= Hedan II =

Ruler of Thuringia

Heden, Hedan, or Hetan II (died 741), called the Younger, was a Duke of Thuringia, one of the "older" stem duchies (Stammesherzogtums), from around 700 until his death. He may have been the Hedan who married Saint Bilihild.

One of the chief sources for his life is the Passio minor sancti Kiliani. According to the Passio, after the revenge of God came upon his father Gozbert, who had married his brother's widow Geilana, who was reproved for it by Kilian, who in turn paid the price for his temerity, Hedan was chased from the realm, and his mother Geilana ruled as duchess (689). Sometime later Hedan returned as an adult and took over (before 704). The duchy over which Hedan and his ancestors ruled was the region around the river Main. Only under Hedan did the duke take up an extensive interest in the lands to the east, the region today called Thuringia. Hedan's claim to rule Thuringia may have been claimed through his wife Theodrada.

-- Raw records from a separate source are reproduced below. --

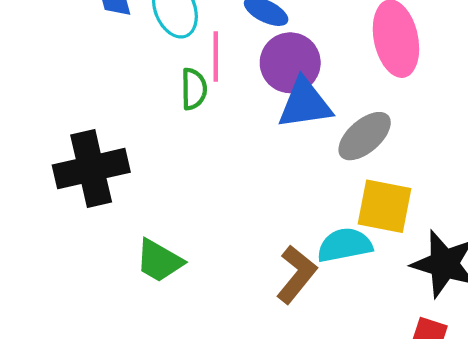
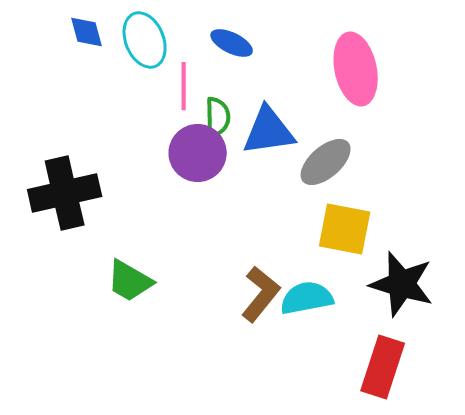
purple circle: (290, 63) -> (198, 153), moved
green semicircle: (194, 89) -> (218, 117), moved
cyan semicircle: (345, 245) -> (307, 298), moved

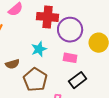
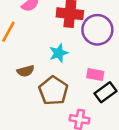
pink rectangle: (70, 58) -> (95, 75), moved

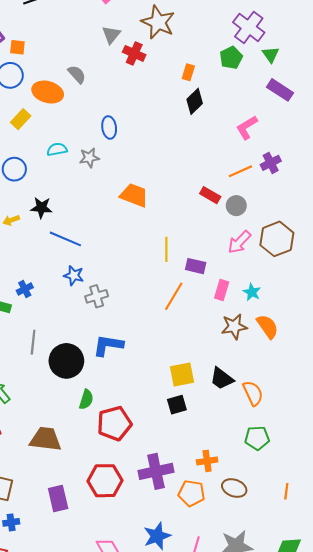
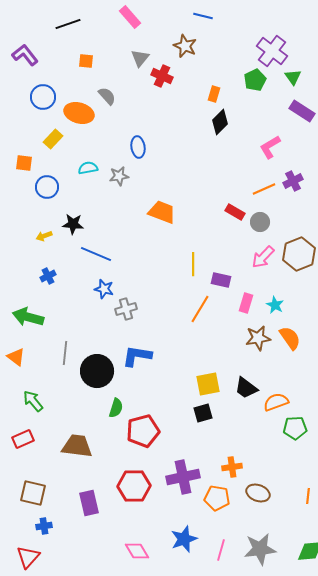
brown star: (158, 22) -> (185, 46), size x0.7
orange square: (17, 47) -> (86, 61), moved
blue cross: (25, 289) -> (48, 276), moved
orange semicircle: (253, 393) -> (276, 402), turned -85
green pentagon: (257, 438) -> (295, 428), moved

Hedan's hypothetical relationship with Bilihild is established by the 12th-century Vita Bilihildis, based on earlier sources, which names Bilihild's husband as dux militum gentilis ... vocabulo Hetan. Theotbald on the other hand may have been a brother of Theodrada and the man who preceded Hedan in ruling Thuringia.

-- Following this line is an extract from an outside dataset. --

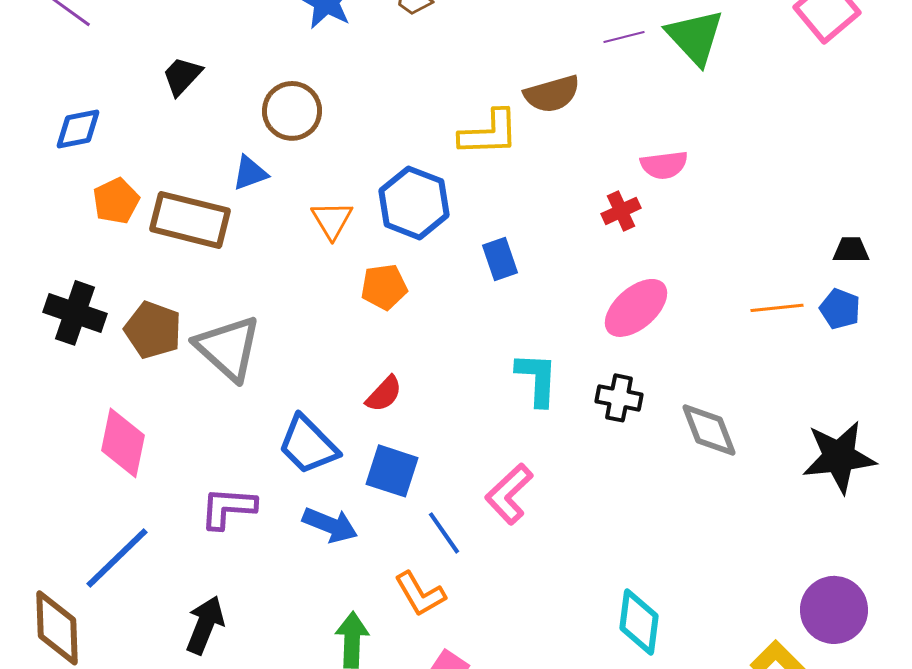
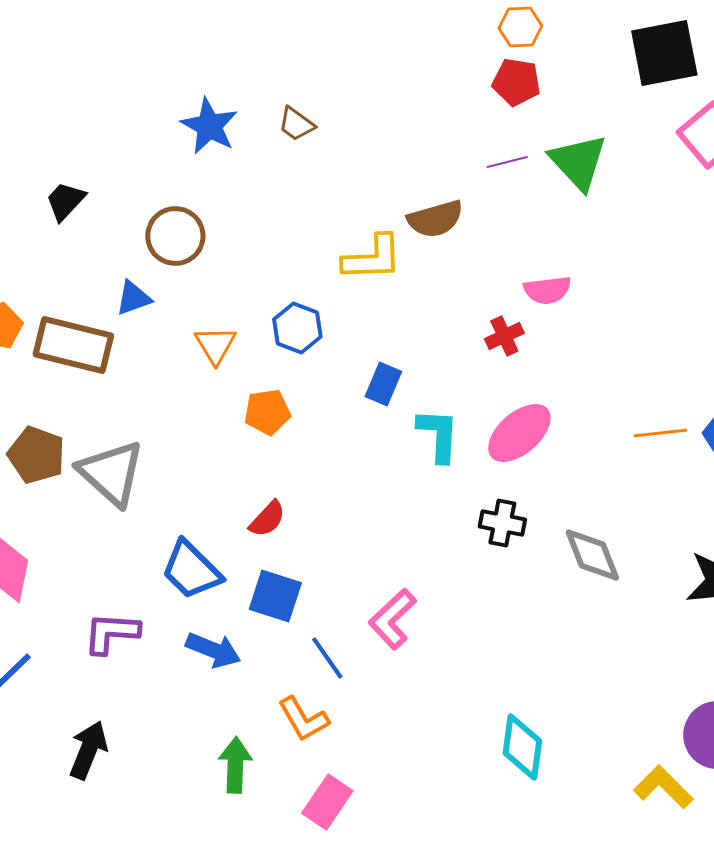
blue hexagon: (414, 203) -> (297, 328), size x0.7
blue rectangle: (500, 259) -> (383, 384), turned 42
cyan L-shape: (537, 379) -> (438, 435), moved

It was during the reign of Hedan that the conversion of the Thuringii to Christianity, abortively initiated by Kilian, began to bear fruit under Boniface. In 742 the diocese of Erfurt was established. The support of the duke himself and his wife Theodrada was instrumental in establishing the new religion in Thuringia. In a donation dated 1 May 704 in Würzburg, his capital, Hedan, with the consent of his wife and his son Thuring and the Frankish magnates Rocco and Doda, granted the bishop Willibrord the places of Arnstadt (Arnestati), Mühlberg (Mulenberge), and Großmonra (Monhore). A document dated 18 April 716/717, Hedan enlarged his earlier donation by granting hereditary estates on the Saale and at Hammelburg (on the Saale) to the counts Cato and Sigeric as well as the nutricius (tutor or regent) Ado and the magnates Adogoto and Hereric.

Through his wife Hedan had connexions to the Rodoin family and the family of Gundoin, Duke of Alsace. He also had ties to the monastery of Weißenburg in Alsace. His daughter Immina entered the house monastery of Marienberg.